Keeping score The race to grace the cover of our NEXT issue came down to the wire. After 227,834 votes were cast at ESPN.COM, here's how it shook out: DWIGHT HOWARD 64,477 CALVIN JOHNSON 62,427 EVGENI MALKIN 49,668 JOSÉ REYES 38,504 JUAN PABLO MONTOYA 12,758

DWIGHT HOWARD

-RIC BUCHER

There must be something Dwight Howard is afraid of, but the search continues. Follow in the disastrous footsteps of Kwame Brown as a straight-from-high-school No. 1 pick? Gladly. Step into the legendary shoes of Shaquille O'Neal by switching from power forward to center for the Orlando Magic? No problem. Live up to hype that he is the perfect storm of prestigious big men? Doesn't even make him flinch. Howard's rimbending dunks draw comparisons to vintage Shaq, and his bubbled biceps and long stride conjure up images of David Robinson. His kiss-the-rim hops and prodigious rebounding are classic Kevin Garnett; his post-swat primal screams are pure Alonzo Mourning.

It's nice company. But of course, those guys are yesterday, and Dwight Howard is NEXT.

To be anointed the "future" of your position, much less your sport, you need more than stats; you need magnetism, and the 21-year-old Howard has it in buckets. Yes, he's a double-double machine, and yes, he's the youngest player in league history to rack up 20 points and 20 rebounds in a single game (he's done it six times now, four this season), but he also has the most contagious smile in the NBA. It's a cartoonish grin so wide and so toothy that you almost forget his job is to run the floor and intimidate. In the rare moments when he's not scoring (17.1 ppg), rebounding (12.3 rpg) or blocking shots (1.9 bpg), it's the big grin that keeps you watching. "He might be the silliest guy in the league," says Magic GM Otis Smith.

Makes sense, then, that Howard's two nicknames are Thunder, for his tenacity on the court, and Sho'nuff (a goofball character in the martial arts spoof The Last Dragon), for his big-kid persona. It also makes sense that Shaq, the last Orlando big man to possess both of those qualities, recently annointed Howard one of the NBA's next dominant big men.

Heady stuff for a guy who three years ago was in Atlanta prepping for his high school prom. But the pitfalls that most often prevent young, talented athletes from realizing their potential—ego, greed, shortsighted friends or family—are not threats to Howard. For all his outrageous talent, he remains a devout Christian, a dedicated son, a caring teammate. He carries a Bible on the road and is a mainstay at pregame chapel. He consults his father, a Georgia state trooper, and his mother, a school teacher, on any major purchase or decision. Catch him headed for the weight room, and he'll have a half-dozen Gatorade bottles with him, offering them to anyone he sees.
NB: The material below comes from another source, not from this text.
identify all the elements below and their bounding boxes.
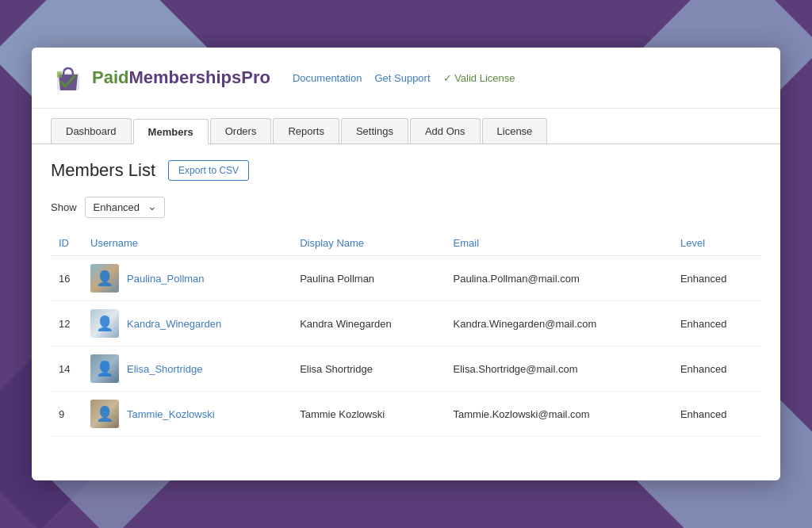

Having played sparingly as a rookie and then strictly as a complementary player last season, Howard still has a lot to learn before he understands the game the way the aforementioned legendary big men do, but his stint with Team USA in last summer's World Championship clearly advanced the learning curve. He was a long shot to make the team when it convened for tryouts, yet he wound up the bronze-medal-winning squad's best big man, starting five of nine games and finishing second only to LeBron James in rebounds (41 to 43) despite playing 97 fewer minutes.

While Howard's unfamiliarity with the international game was apparent, his dominating practices against stars like LeBron, Dwyane Wade and Elton Brand showed him just how high in the NBA constellation he had risen. "I saw it all summer," says Bulls guard Kirk Hinrich. "He's a freak of nature."

And while there are plenty such "freaks" in the NBA, Howard has chosen to carve out his place as something more rare: a bona fide center. Anti-center sentiment has been growing ever since Garnett resisted the "C" label because it had come to represent lumbering behemoths limited to wrestling underneath for rebounds, setting screens and launching jump hooks. Being a power forward like Charles Barkley, shooting threes, taking guys off the dribble and dunking seemed like a lot more fun. Some teams don't even list pure centers on their rosters anymore. Rule changes have put small ball in vogue and inspired lineups that feature a power forward (Tim Duncan, Rasheed Wallace) as the lone big man on the floor.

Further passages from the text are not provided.